The Commission has stated that this question will “alert charities to good practice and improve the transparency and accountability of charities”.  Since the Annual Return is a private document between the charity and the Commission, the answer to the question will not be known to the public.  Given that a response has to be provided, charities making a negative reply only need to be concerned if they fear regulatory intervention.  Whether this would happen in a single instance is debatable if no other known issues exist, however repeated “No’s” clearly may cause the Commission to have concerns.  Incidentally, if you answer “Yes”, why not mention this in your Trustees Annual Report – which is publically available.
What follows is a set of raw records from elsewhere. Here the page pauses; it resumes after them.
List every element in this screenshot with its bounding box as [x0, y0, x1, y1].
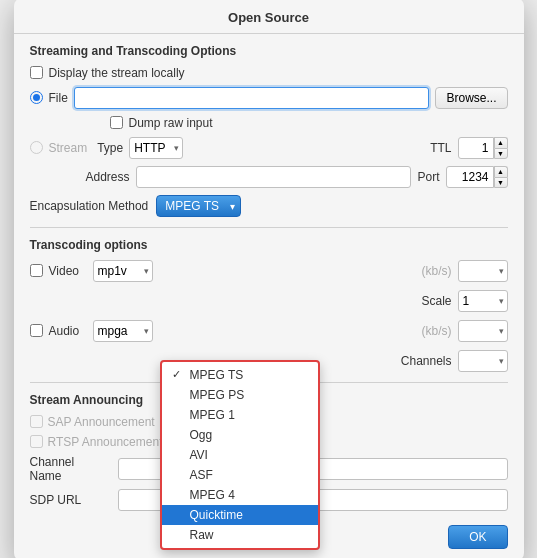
channels-wrapper: [458, 350, 508, 372]
sap-checkbox[interactable]: [30, 415, 43, 428]
transcoding-header: Transcoding options: [30, 238, 508, 252]
dump-raw-checkbox[interactable]: [110, 116, 123, 129]
ttl-down-button[interactable]: ▼: [494, 148, 508, 159]
ogg-label: Ogg: [190, 428, 213, 442]
stream-radio[interactable]: [30, 141, 43, 154]
sap-item: SAP Announcement: [30, 415, 155, 429]
mpeg-ts-label: MPEG TS: [190, 368, 244, 382]
video-label: Video: [49, 264, 87, 278]
audio-codec-select[interactable]: mpga: [93, 320, 153, 342]
raw-label: Raw: [190, 528, 214, 542]
dropdown-item-quicktime[interactable]: Quicktime: [162, 505, 318, 525]
dropdown-item-mpeg-4[interactable]: MPEG 4: [162, 485, 318, 505]
audio-kbs-wrapper: [458, 320, 508, 342]
browse-button[interactable]: Browse...: [435, 87, 507, 109]
dropdown-item-mpeg-ps[interactable]: MPEG PS: [162, 385, 318, 405]
dropdown-item-ogg[interactable]: Ogg: [162, 425, 318, 445]
video-checkbox[interactable]: [30, 264, 43, 277]
display-stream-label: Display the stream locally: [49, 66, 185, 80]
audio-label: Audio: [49, 324, 87, 338]
dialog-title: Open Source: [14, 0, 524, 34]
video-kbs-select[interactable]: [458, 260, 508, 282]
port-up-button[interactable]: ▲: [494, 166, 508, 177]
video-codec-wrapper: mp1v: [93, 260, 153, 282]
ttl-spinner-buttons: ▲ ▼: [494, 137, 508, 159]
transcoding-section: Transcoding options Video mp1v (kb/s): [30, 238, 508, 372]
port-input[interactable]: [446, 166, 494, 188]
scale-select[interactable]: 1: [458, 290, 508, 312]
mpeg-ts-check-icon: ✓: [172, 368, 184, 381]
ttl-label: TTL: [430, 141, 451, 155]
dropdown-item-mpeg-ts[interactable]: ✓ MPEG TS: [162, 365, 318, 385]
dialog-content: Streaming and Transcoding Options Displa…: [14, 44, 524, 511]
video-kbs-label: (kb/s): [422, 264, 452, 278]
encap-select-wrapper: MPEG TS: [156, 195, 241, 217]
address-label: Address: [86, 170, 130, 184]
address-input[interactable]: [136, 166, 412, 188]
scale-row: Scale 1: [30, 290, 508, 312]
avi-label: AVI: [190, 448, 208, 462]
sap-label: SAP Announcement: [48, 415, 155, 429]
channels-label: Channels: [401, 354, 452, 368]
sdp-url-label: SDP URL: [30, 493, 110, 507]
dropdown-item-raw[interactable]: Raw: [162, 525, 318, 545]
file-row: File Browse...: [30, 87, 508, 109]
dump-raw-row: Dump raw input: [30, 116, 508, 130]
channel-name-label: Channel Name: [30, 455, 110, 483]
ttl-spinner: ▲ ▼: [458, 137, 508, 159]
port-down-button[interactable]: ▼: [494, 177, 508, 188]
encap-row: Encapsulation Method MPEG TS ✓ MPEG TS M…: [30, 195, 508, 217]
video-row: Video mp1v (kb/s): [30, 260, 508, 282]
encap-select[interactable]: MPEG TS: [156, 195, 241, 217]
stream-row: Stream Type HTTP TTL ▲ ▼: [30, 137, 508, 159]
address-row: Address Port ▲ ▼: [30, 166, 508, 188]
port-spinner: ▲ ▼: [446, 166, 508, 188]
file-radio[interactable]: [30, 91, 43, 104]
dropdown-item-mpeg-1[interactable]: MPEG 1: [162, 405, 318, 425]
dropdown-item-avi[interactable]: AVI: [162, 445, 318, 465]
file-label: File: [49, 91, 68, 105]
type-label: Type: [97, 141, 123, 155]
audio-kbs-select[interactable]: [458, 320, 508, 342]
streaming-section-header: Streaming and Transcoding Options: [30, 44, 508, 58]
video-kbs-wrapper: [458, 260, 508, 282]
audio-checkbox[interactable]: [30, 324, 43, 337]
display-stream-checkbox[interactable]: [30, 66, 43, 79]
dropdown-item-asf[interactable]: ASF: [162, 465, 318, 485]
file-input[interactable]: [74, 87, 430, 109]
audio-row: Audio mpga (kb/s): [30, 320, 508, 342]
ttl-up-button[interactable]: ▲: [494, 137, 508, 148]
ttl-input[interactable]: [458, 137, 494, 159]
rtsp-checkbox[interactable]: [30, 435, 43, 448]
encap-dropdown: ✓ MPEG TS MPEG PS MPEG 1 Ogg AVI: [160, 360, 320, 550]
audio-codec-wrapper: mpga: [93, 320, 153, 342]
rtsp-item: RTSP Announcement: [30, 435, 163, 449]
asf-label: ASF: [190, 468, 213, 482]
scale-label: Scale: [421, 294, 451, 308]
stream-label: Stream: [49, 141, 88, 155]
divider-1: [30, 227, 508, 228]
port-spinner-buttons: ▲ ▼: [494, 166, 508, 188]
quicktime-label: Quicktime: [190, 508, 243, 522]
rtsp-label: RTSP Announcement: [48, 435, 163, 449]
encap-label: Encapsulation Method: [30, 199, 149, 213]
mpeg-4-label: MPEG 4: [190, 488, 235, 502]
type-select[interactable]: HTTP: [129, 137, 183, 159]
scale-wrapper: 1: [458, 290, 508, 312]
type-select-wrapper: HTTP: [129, 137, 183, 159]
display-stream-row: Display the stream locally: [30, 66, 508, 80]
port-label: Port: [417, 170, 439, 184]
dump-raw-label: Dump raw input: [129, 116, 213, 130]
video-codec-select[interactable]: mp1v: [93, 260, 153, 282]
mpeg-ps-label: MPEG PS: [190, 388, 245, 402]
ok-button[interactable]: OK: [448, 525, 507, 549]
audio-kbs-label: (kb/s): [422, 324, 452, 338]
channels-select[interactable]: [458, 350, 508, 372]
mpeg-1-label: MPEG 1: [190, 408, 235, 422]
open-source-dialog: Open Source Streaming and Transcoding Op…: [14, 0, 524, 558]
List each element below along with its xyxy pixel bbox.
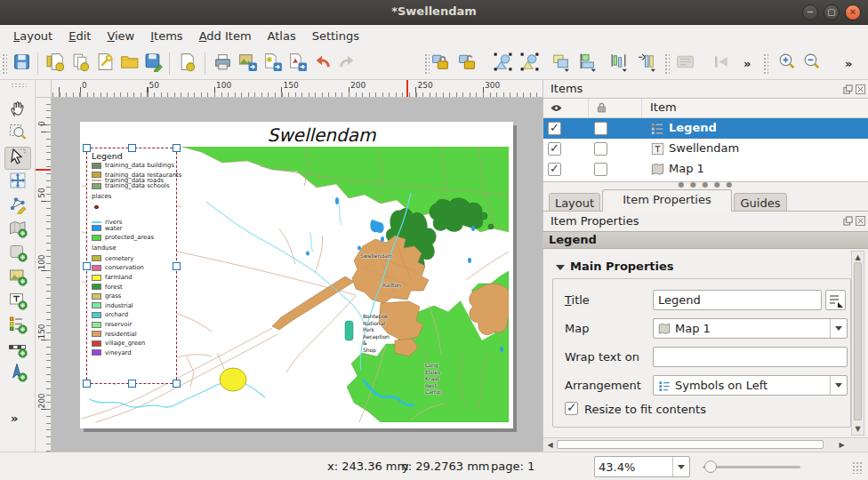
menu-view[interactable]: View: [99, 27, 142, 45]
toolbar-overflow-button[interactable]: »: [845, 57, 852, 70]
add-3d-map-button[interactable]: [4, 243, 31, 266]
visibility-checkbox[interactable]: [548, 122, 561, 135]
export-as-pdf-button[interactable]: [285, 51, 310, 76]
tab-layout[interactable]: Layout: [549, 193, 600, 212]
duplicate-layout-button[interactable]: [68, 51, 93, 76]
save-as-template-button[interactable]: [141, 51, 166, 76]
add-map-button[interactable]: [4, 219, 31, 242]
maximize-button[interactable]: ▢: [824, 4, 840, 20]
legend-item[interactable]: Legend training_data buildingstraining_d…: [86, 148, 177, 384]
layout-page[interactable]: Swellendam: [80, 122, 513, 428]
menu-settings[interactable]: Settings: [304, 27, 367, 45]
close-button[interactable]: ✕: [845, 4, 861, 20]
selection-handle[interactable]: [128, 144, 136, 152]
menu-add-item[interactable]: Add Item: [191, 27, 260, 45]
raise-selected-items-button[interactable]: [548, 51, 574, 76]
items-panel-close-button[interactable]: [855, 84, 865, 94]
resize-items-button[interactable]: [634, 51, 660, 76]
arrangement-dropdown[interactable]: Symbols on Left: [653, 375, 848, 396]
zoom-level-combobox[interactable]: 43.4%: [594, 456, 690, 477]
layout-manager-button[interactable]: [92, 51, 118, 76]
vertical-scrollbar[interactable]: ▲ ▼: [851, 251, 864, 436]
main-properties-section-header[interactable]: Main Properties: [556, 260, 674, 273]
horizontal-scrollbar[interactable]: ◀ ▶: [543, 437, 851, 451]
wrap-text-input[interactable]: [653, 347, 848, 367]
selection-handle[interactable]: [173, 262, 181, 270]
legend-title-input[interactable]: [653, 290, 822, 310]
selection-handle[interactable]: [83, 262, 91, 270]
selection-handle[interactable]: [173, 380, 181, 388]
toolbox-overflow-button[interactable]: »: [11, 409, 18, 426]
toolbar-drag-handle[interactable]: [2, 53, 7, 74]
pan-layout-button[interactable]: [4, 99, 31, 122]
scroll-down-arrow[interactable]: ▼: [853, 425, 863, 433]
selection-handle[interactable]: [83, 144, 91, 152]
item-properties-float-button[interactable]: [842, 215, 853, 226]
menu-layout[interactable]: Layout: [5, 27, 60, 45]
move-item-content-button[interactable]: [4, 171, 31, 194]
export-as-image-button[interactable]: [235, 51, 261, 76]
add-label-button[interactable]: [4, 291, 31, 314]
lock-checkbox[interactable]: [594, 142, 607, 156]
add-scale-bar-button[interactable]: [4, 339, 31, 362]
map-select-dropdown[interactable]: Map 1: [653, 318, 848, 339]
visibility-checkbox[interactable]: [548, 163, 561, 176]
scroll-right-arrow[interactable]: ▶: [837, 441, 847, 449]
select-move-item-button[interactable]: [4, 147, 31, 170]
lock-selected-items-button[interactable]: [428, 51, 454, 76]
add-items-from-template-button[interactable]: [174, 51, 200, 76]
save-layout-button[interactable]: [9, 51, 35, 76]
unlock-all-items-button[interactable]: [454, 51, 480, 76]
minimize-button[interactable]: ─: [802, 4, 818, 20]
page-title-label[interactable]: Swellendam: [105, 124, 538, 146]
align-selected-items-button[interactable]: [575, 51, 600, 76]
zoom-tool-button[interactable]: [4, 123, 31, 146]
items-row-legend[interactable]: Legend: [543, 118, 868, 139]
selection-handle[interactable]: [83, 380, 91, 388]
item-properties-close-button[interactable]: [855, 215, 865, 226]
items-row-map-1[interactable]: Map 1: [543, 159, 868, 180]
toolbar-drag-handle[interactable]: [664, 53, 670, 74]
visibility-checkbox[interactable]: [548, 142, 561, 156]
add-picture-button[interactable]: [4, 267, 31, 290]
menu-items[interactable]: Items: [142, 27, 190, 45]
toolbar-drag-handle[interactable]: [763, 53, 768, 74]
selection-handle[interactable]: [173, 144, 181, 152]
open-layout-button[interactable]: [117, 51, 142, 76]
window-resize-grip[interactable]: [852, 461, 863, 474]
group-items-button[interactable]: [490, 51, 516, 76]
menu-edit[interactable]: Edit: [60, 27, 99, 45]
scrollbar-thumb[interactable]: [557, 440, 824, 449]
export-as-svg-button[interactable]: [260, 51, 285, 76]
resize-to-fit-checkbox[interactable]: [565, 402, 578, 415]
zoom-in-button[interactable]: [774, 51, 800, 76]
edit-nodes-item-button[interactable]: [4, 195, 31, 218]
data-defined-override-button[interactable]: [825, 290, 846, 310]
window-titlebar[interactable]: *Swellendam ─ ▢ ✕: [0, 0, 868, 25]
menu-atlas[interactable]: Atlas: [260, 27, 304, 45]
ungroup-items-button[interactable]: [517, 51, 542, 76]
panel-splitter[interactable]: ● ● ● ● ●: [543, 182, 868, 189]
zoom-slider-handle[interactable]: [704, 460, 717, 473]
new-layout-button[interactable]: [43, 51, 68, 76]
items-panel-float-button[interactable]: [842, 84, 853, 94]
print-layout-button[interactable]: [210, 51, 236, 76]
tab-item-properties[interactable]: Item Properties: [602, 189, 732, 212]
undo-button[interactable]: [309, 51, 335, 76]
toolbar-overflow-button[interactable]: »: [743, 57, 751, 70]
scroll-up-arrow[interactable]: ▲: [853, 253, 863, 261]
selection-handle[interactable]: [128, 380, 136, 388]
toolbar-drag-handle[interactable]: [11, 83, 27, 88]
add-legend-button[interactable]: [4, 315, 31, 338]
scrollbar-thumb[interactable]: [854, 262, 862, 420]
add-north-arrow-button[interactable]: [4, 363, 31, 386]
distribute-items-button[interactable]: [606, 51, 631, 76]
layout-canvas[interactable]: Swellendam: [52, 98, 542, 452]
zoom-out-button[interactable]: [799, 51, 824, 76]
scroll-left-arrow[interactable]: ◀: [545, 441, 555, 449]
lock-checkbox[interactable]: [594, 163, 607, 176]
items-row-swellendam[interactable]: Swellendam: [543, 139, 868, 159]
lock-checkbox[interactable]: [594, 122, 607, 135]
tab-guides[interactable]: Guides: [734, 193, 787, 212]
zoom-slider-track[interactable]: [703, 466, 800, 468]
What is meant by a “review”?
No guidance is provide on this term, however the Commission points to its publication CC8, Internal Financial Controls for Charities, as providing legal and best practice.  CC8 is accompanied by a 9 page self assessment checklist that itself encourages charities to undertake a review at least once a year.  The inference is that completing the checklist will fulfil the purposes of a review.

It should be noted that CC8 has existed for many years, and charities have found it to be a very helpful tool.  So arguably the Commission is not asking charities to do anything new this year.  However, whilst the checklist will be undeniably appropriate for many charities, depending on individual circumstances it could be either onerous or inadequate.  So consider carefully if you are operating in a changing environment, what significant risks are being highlighted by your risk management processes, and what other assurance you have of the adequacy of financial controls.

What is meant by “financial controls”?
Definitions of internal control always refer to their role in the achievement of organisational objectives and ensuring regulatory compliance.  Certainly financial controls do not only address operational financial procedures.  CC8 refers to controls over financial management, reporting and governance.  Hence the scope of the review goes beyond operational processes and affects trustees’ responsibilities as well.

Should the review be undertaken every year?
Yes, to meet good practice requirements, but you must ensure it is proportionate and has value.  Other things being equal, using the same review approach every year is unlikely to flush out new concerns.  So try alternative approaches – rather than considering the controls that exist, start by identifying the risks that need to be controlled; perhaps brainstorm with your finance team areas where the charity may be at greatest risk; or use an independent reviewer or peer to challenge received wisdom concerning controls adequacy.

Doesn’t my statutory auditor or independent examiner review our financial controls anyway?
Well – yes and no.  The review of controls they undertake is primarily done in order to help support the scrutiny process and the resultant report, and it is not specifically designed to review the completeness and effectiveness of internal financial controls.  So it may contribute to financial reassurance, but it is not all you should do.

We have an internal audit, so surely we don’t need to do anything more?
If the auditor specifically considers the charity’s key financial controls, then this may be sufficient.  However, increasingly the scope of internal audits focuses on strategic risks, or only considers financial controls periodically.  Certainly internal audit should contribute to board assurance.

Does the Board need to review the actual Return?
Not necessarily, but bear in mind the Return includes a declaration that relevant parts have “been brought to the attention of the charity trustees, who have individually verified this and given their informed express consent to this submission”.  

Is there anything else we need to do?
A review without resultant action is pointless.  Where the review unearths concerns or weaknesses, make sure you take timely and robust remedial action, as there are charities that have not done so, to great cost.

Fraud and mismanagement can happen in any charity, so an annual process to review financial controls will help you guard against such woes, and enable you to address this new Annual Return question positively, ensuring you are fit to travel forward as an organisation.